#### What you need to do
Reproduce the listing word for word, leaving every picture behind.

#### Extracted entries
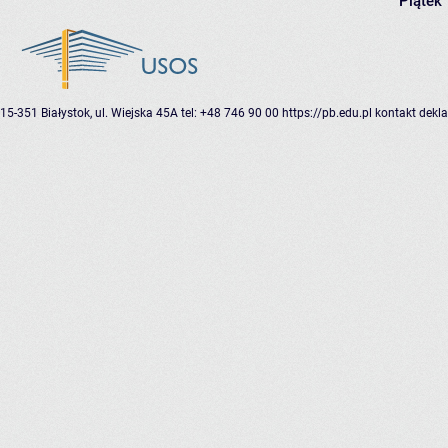
Piątek
15-351 Białystok, ul. Wiejska 45A
tel: +48 746 90 00
https://pb.edu.pl
kontakt
dekla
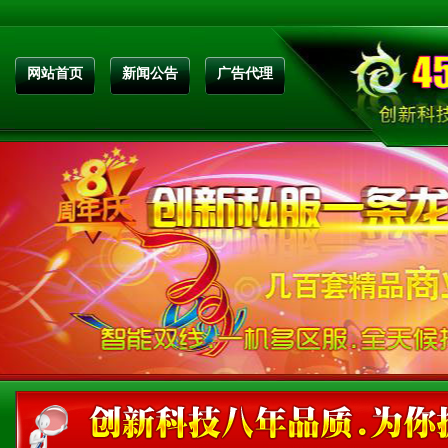
网站首页
新闻公告
广告代理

#### Answer to the problem
Piątek
15-351 Białystok, ul. Wiejska 45A
tel: +48 746 90 00
https://pb.edu.pl
kontakt
dekla
网站首页
新闻公告
广告代理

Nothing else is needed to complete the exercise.